Le contenu des charges du mariage n'étant pas nettement déterminé par la loi, ses contours ont dû être précisés par la Cour de cassation347. Les dépenses qu'appelle normalement la vie familiale dépendent du train de vie du ménage.
L'article 214 n'autorise les époux qu'à fixer conventionnellement la répartition entre eux des charges du mariage et leur mode de contribution à ces charges.
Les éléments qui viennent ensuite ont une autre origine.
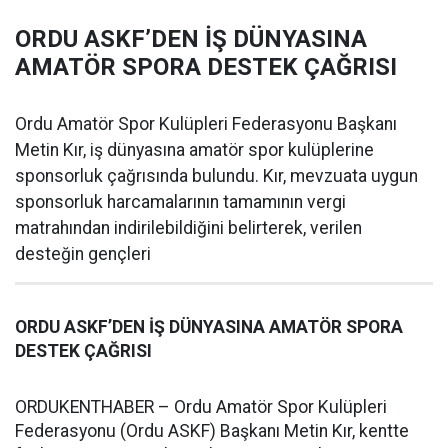
ORDU ASKF’DEN İŞ DÜNYASINA
AMATÖR SPORA DESTEK ÇAĞRISI
Ordu Amatör Spor Kulüpleri Federasyonu Başkanı
Metin Kır, iş dünyasına amatör spor kulüplerine
sponsorluk çağrısında bulundu. Kır, mevzuata uygun
sponsorluk harcamalarının tamamının vergi
matrahından indirilebildiğini belirterek, verilen
desteğin gençleri
ORDU ASKF’DEN İŞ DÜNYASINA AMATÖR SPORA
DESTEK ÇAĞRISI
ORDUKENTHABER – Ordu Amatör Spor Kulüpleri
Federasyonu (Ordu ASKF) Başkanı Metin Kır, kentte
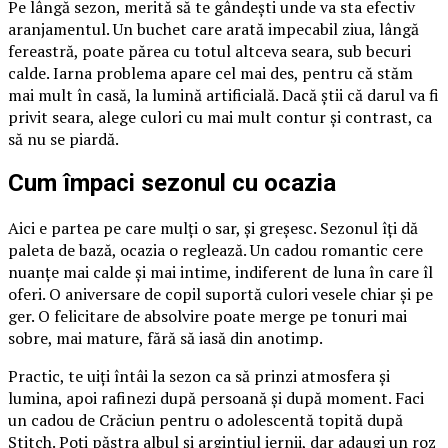
Pe lângă sezon, merită să te gândești unde va sta efectiv
aranjamentul. Un buchet care arată impecabil ziua, lângă
fereastră, poate părea cu totul altceva seara, sub becuri
calde. Iarna problema apare cel mai des, pentru că stăm
mai mult în casă, la lumină artificială. Dacă știi că darul va fi
privit seara, alege culori cu mai mult contur și contrast, ca
să nu se piardă.
Cum împaci sezonul cu ocazia
Aici e partea pe care mulți o sar, și greșesc. Sezonul îți dă
paleta de bază, ocazia o reglează. Un cadou romantic cere
nuanțe mai calde și mai intime, indiferent de luna în care îl
oferi. O aniversare de copil suportă culori vesele chiar și pe
ger. O felicitare de absolvire poate merge pe tonuri mai
sobre, mai mature, fără să iasă din anotimp.
Practic, te uiți întâi la sezon ca să prinzi atmosfera și
lumina, apoi rafinezi după persoană și după moment. Faci
un cadou de Crăciun pentru o adolescentă topită după
Stitch. Poți păstra albul și argintiul iernii, dar adaugi un roz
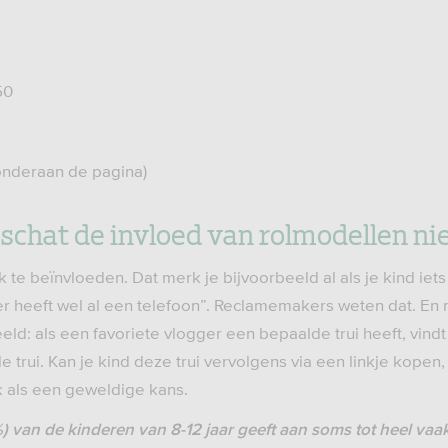
50
 onderaan de pagina)
schat de invloed van rolmodellen ni
 te beïnvloeden. Dat merk je bijvoorbeeld al als je kind iets z
ter heeft wel al een telefoon”. Reclamemakers weten dat. E
eld: als een favoriete vlogger een bepaalde trui heeft, vindt 
le trui. Kan je kind deze trui vervolgens via een linkje kopen
jk als een geweldige kans.
 van de kinderen van 8-12 jaar geeft aan soms tot heel vaak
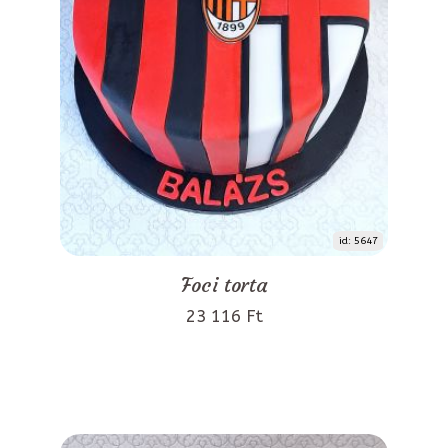
id: 5647
Foci torta
23 116 Ft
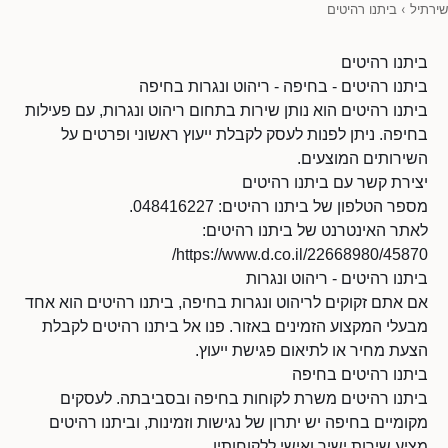
שירתיל
›
ביתנו רהיטים
ביתנו רהיטים
ביתנו רהיטים - בחיפה - ריהוט ונגרות בחיפה
ביתנו רהיטים הוא נותן שירות בתחום ריהוט ונגרות, עם פעילות
בחיפה. ניתן לפנות לעסק לקבלת ייעוץ ראשוני ופרטים על
השירותים המוצעים.
יצירת קשר עם ביתנו רהיטים
מספר הטלפון של ביתנו רהיטים: 048416227.
לאתר האינטרנט של ביתנו רהיטים:
https://www.d.co.il/22668980/45870/
ביתנו רהיטים - ריהוט ונגרות
אם אתם זקוקים לריהוט ונגרות בחיפה, ביתנו רהיטים הוא אחד
מבעלי המקצוע הזמינים באזור. פנו אל ביתנו רהיטים לקבלת
הצעת מחיר או לתיאום פגישת ייעוץ.
ביתנו רהיטים בחיפה
ביתנו רהיטים משרת לקוחות בחיפה ובסביבתה. לעסקים
מקומיים בחיפה יש יתרון של נגישות וזמינות, וביתנו רהיטים
מציע שירות ישיר ואישי ללקוחותיו.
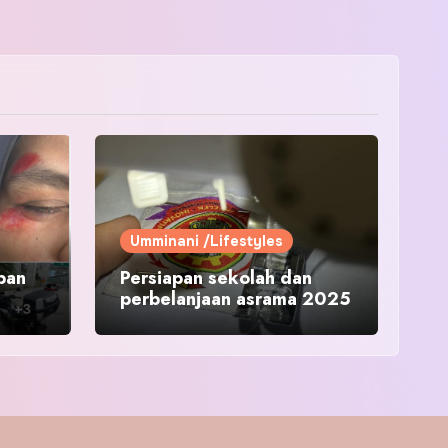
Umminani /Lifestyles
pan
Persiapan sekolah dan
perbelanjaan asrama 2025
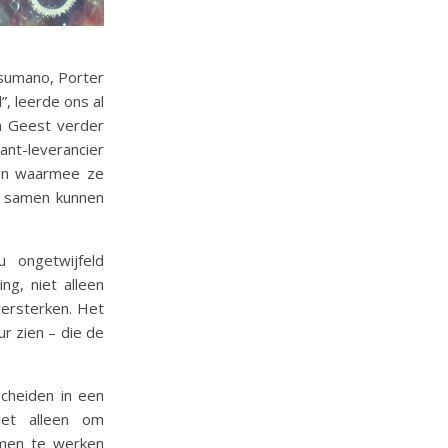
usumano, Porter
”, leerde ons al
an Geest verder
lant-leverancier
pen waarmee ze
– samen kunnen
 ongetwijfeld
g, niet alleen
versterken. Het
r zien – die de
scheiden in een
iet alleen om
amen te werken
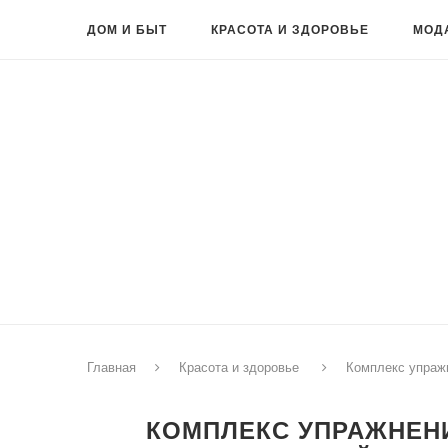
ДОМ И БЫТ
КРАСОТА И ЗДОРОВЬЕ
МОД
Главная
Красота и здоровье
Комплекс упражн
КОМПЛЕКС УПРАЖНЕНИ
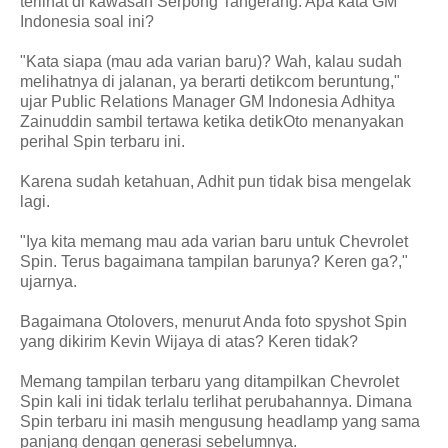
terlihat di kawasan Serpong Tangerang. Apa kata GM
Indonesia soal ini?
"Kata siapa (mau ada varian baru)? Wah, kalau sudah
melihatnya di jalanan, ya berarti detikcom beruntung,"
ujar Public Relations Manager GM Indonesia Adhitya
Zainuddin sambil tertawa ketika detikOto menanyakan
perihal Spin terbaru ini.
Karena sudah ketahuan, Adhit pun tidak bisa mengelak
lagi.
"Iya kita memang mau ada varian baru untuk Chevrolet
Spin. Terus bagaimana tampilan barunya? Keren ga?,"
ujarnya.
Bagaimana Otolovers, menurut Anda foto spyshot Spin
yang dikirim Kevin Wijaya di atas? Keren tidak?
Memang tampilan terbaru yang ditampilkan Chevrolet
Spin kali ini tidak terlalu terlihat perubahannya. Dimana
Spin terbaru ini masih mengusung headlamp yang sama
panjang dengan generasi sebelumnya.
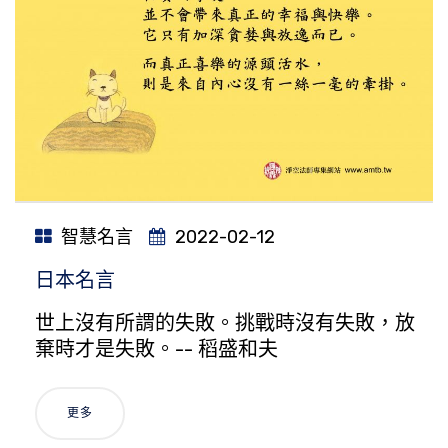
智慧名言
2022-02-12
日本名言
世上沒有所謂的失敗。挑戰時沒有失敗，放
棄時才是失敗。-- 稻盛和夫
更多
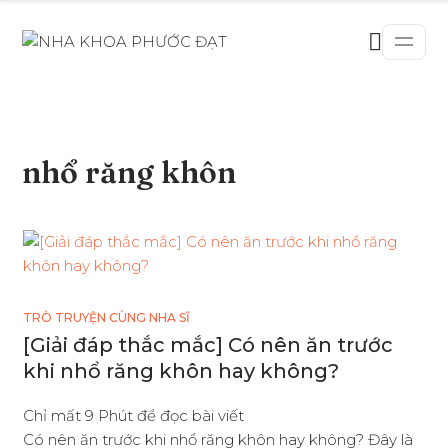
nhổ răng khôn
TRÒ TRUYỆN CÙNG NHA SĨ
[Giải đáp thắc mắc] Có nên ăn trước
khi nhổ răng khôn hay không?
Chỉ mất 9 Phút để đọc bài viết
Có nên ăn trước khi nhổ răng khôn hay không? Đây là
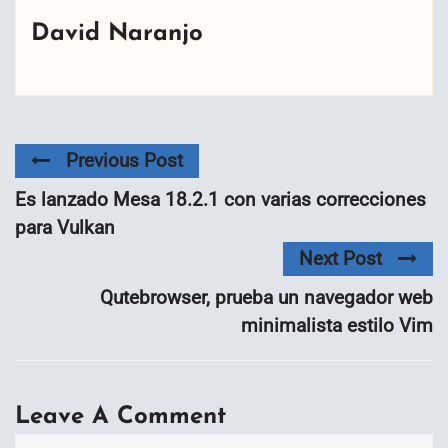
David Naranjo
Previous Post
Es lanzado Mesa 18.2.1 con varias correcciones
para Vulkan
Next Post
Qutebrowser, prueba un navegador web
minimalista estilo Vim
Leave A Comment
Il ne leur permet pas, en revanche, de décider ce qui relève ou non des charges du mariage, en application du régime primaire impératif.
S'agissant du mode de contribution, la Cour de cassation juge de manière constante depuis 2013 que l'époux séparé de biens qui prend en charge des échéances d'emprunt servant à l'acquisition d'un immeuble à usage familial participe de sa contribution aux charges du mariage348. Elle a néanmoins apporté quelques limites à sa jurisprudence en retenant qu'une dépense d'investissement locatif destiné à constituer une épargne ne relève pas de la contribution aux charges du mariage, ni davantage l'apport en capital provenant de biens personnels349, et, cela quand bien même elle serait destinée à financer l'acquisition ou la construction du logement familial ou d'une résidence secondaire, ou des dépenses d'amélioration350.
Cet esprit communautaire pénètre ainsi progressivement dans la séparation de biens au travers de certaines règles, issues notamment du régime primaire, qui ont pour objet de corriger ce que le régime peut avoir d'excessif et d'injuste pour l'un des époux. Toutefois, en étendant plus que de raison les charges du mariage, la Cour de cassation fait ainsi subir à la séparation de biens une communautarisation judiciaire à laquelle la convention de mariage des époux ne les destinait pas, au mépris de la volonté séparatiste des époux351.